Raising Funds Ain’t for the Weak

Will here again!

Back in late 2014, shortly after our first appearance at the Tanner Gun Show, we knew we were on to something. But, as explained in my last posting, it was simply too difficult just take the next steps as we all had jobs, and bills, with very little money left over. But, if we could only get a little help to get the ball rolling, we were confident that we could pay back loans quickly.

Today, getting donations is easy because our concept is full proof and we can prove. But back in 2014, all we had was an idea, passion, and that’s it. Two week’s ago, we raised money to purchase a press and our friends from Basement Helpers were more than kind to step up and help us get the press 3 days after our inquiry. But back in 2014, it was nearly impossible.

We first tried to seek donations of $5,000. We go no wear. We figured if we could get a handful of these, we’d have plenty enough operating capital to get started. We’d be able to get a small shot, a trailer and some of the tooling and material we needed to complete our work. No one bit donating that much money. Keep in mind, there aren’t any large corporations willing to invest in a custom gun company, so we were asking small companies and entrepreneurs, and they just weren’t comfortable.

Equally, we were a little comfortable taking that much money, as the last thing we wanted was debt held over our head. We knew debt was inevitable, but we just didn’t want to owe anyone large chunks of money. We weren’t confident enough to trust ourselves.

garageSo, we started asking for donations of $250 to $1,000. This method allowed us to meet our initial goal of generating $10,000 within two weeks. This didn’t get us into a brick and mortar shop, but we were able to purchase all machinery, tooling, materials and a large capacity trailer. We set up shop in Craig’s detailed garage.

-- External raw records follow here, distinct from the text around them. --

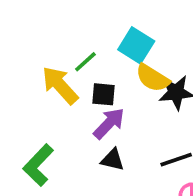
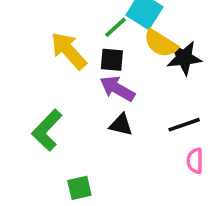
green line: (85, 62) -> (116, 27), moved
purple arrow: (109, 123) -> (117, 89), turned -104

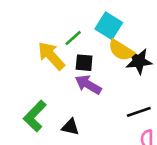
green line: (116, 27) -> (73, 38), moved
black triangle: (121, 125) -> (70, 127), moved

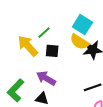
cyan square: (109, 26) -> (82, 25), moved
purple arrow: (88, 85) -> (46, 78), moved

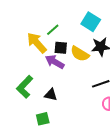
yellow semicircle: (79, 42) -> (80, 54), moved
purple arrow: (46, 78) -> (55, 62), moved

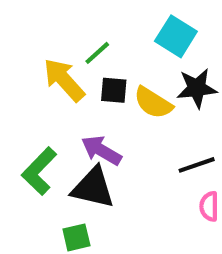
purple arrow: (55, 62) -> (101, 150), moved
black triangle: (51, 95) -> (93, 188), size x1.6

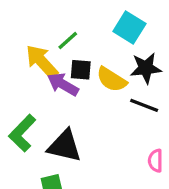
purple arrow: (101, 150) -> (63, 84), moved
black line: (197, 165) -> (144, 105), moved, turned 40

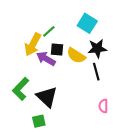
yellow arrow: (42, 62) -> (33, 44), turned -110
black line: (144, 105) -> (96, 72), turned 54
black triangle: (65, 146) -> (47, 97), turned 30

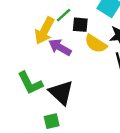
black square: (57, 49) -> (80, 25), moved
green L-shape: (21, 89) -> (30, 83), turned -70

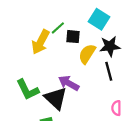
yellow semicircle: (96, 44) -> (87, 54), turned 90
purple arrow: (60, 47) -> (69, 83), moved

At this point, we were on to something special. Now, we had to find out how in the world to get business to come in. Lord, us old guys don’t know what to do. But we got better. More story to come!

Will is out!

We are Project Custom Gun

A few years  ago, we started as a group of guys that loved guns. We loved guns brought us all together as a hobby we all had in common. We joked about forming a company that specializes in customizing guns and making a living while doing so. We’re not there yet, but boy are we getting closer to that goal. Today we keep hearing about the importance of having a blog, and how that might attract more interest in our business. We also heard that we need Facebook too, which will be coming soon.

In the fall of 2013, we started planning out different gun customization that we could offer the market. We had no budget, so it had to be cheap, and skill based. We identified that our Trigger Manipulations were not only fairly easy for us skilled workmen to execute, but it really increased the performance of the gun and its operator.

The challenge is that triggers are different in every gun. There’s no way we could be experts in every trigger, so we had to figure out where to concentrate our focus.

In spring of 2014, we got our first opportunity to setup a booth at the Tanner Gun Show in Denver. Our friends over at LeftClean.com tipped us off about the gun show dates as it was one of their biggest accounts. We paid our fee, which happened to be the smallest possible fee available, for the smallest, most tucked away booth in the entire facility.

At the gun show, our goal was to figure out the interest people had in Trigger Manipulations. We did word of mouth surveys, and kept rough stats on how many people we spoke with and if they were interested in our service, or if they weren’t. We figured that this would be foundation-level data to help us vet our idea and if it could be an actual business.

We had so many great conversation and even captured 174 emails from people that wanted to keep up with our progress. We decided to then poll these users on the three things: what types of guns they owned, which gun they’d want trigger manipulations done on and lastly, how much they were willing to pay for this service.

Now, I wish I could say us old fools had the whits to know what to ask people. Our buddy Charles from Durango, who does marketing or some type of fancy business stuff told us that we had to poll our target market. That’s why we knew the gun show was a great place to start. And, he even told us what questions to ask and how to track and consolidate all of our data.

By the summer of 2014, we knew we had a winning service to provide. Now it was a matter of figuring out how to make a business out of this. I’s not like any of us were in a position to stop working our day jobs and invest all of our time into Project Custom Gun. Also, there were so many logistics to understand and figure out such as where to work from, who would be in charge of what, and so on.

And finally, we needed some money to get the wheels turning. And none of us broke suckers had money that wasn’t already pouring directly into our monthly bills. We came up with some creative solutions along the way, which I’ll be telling you all about over time.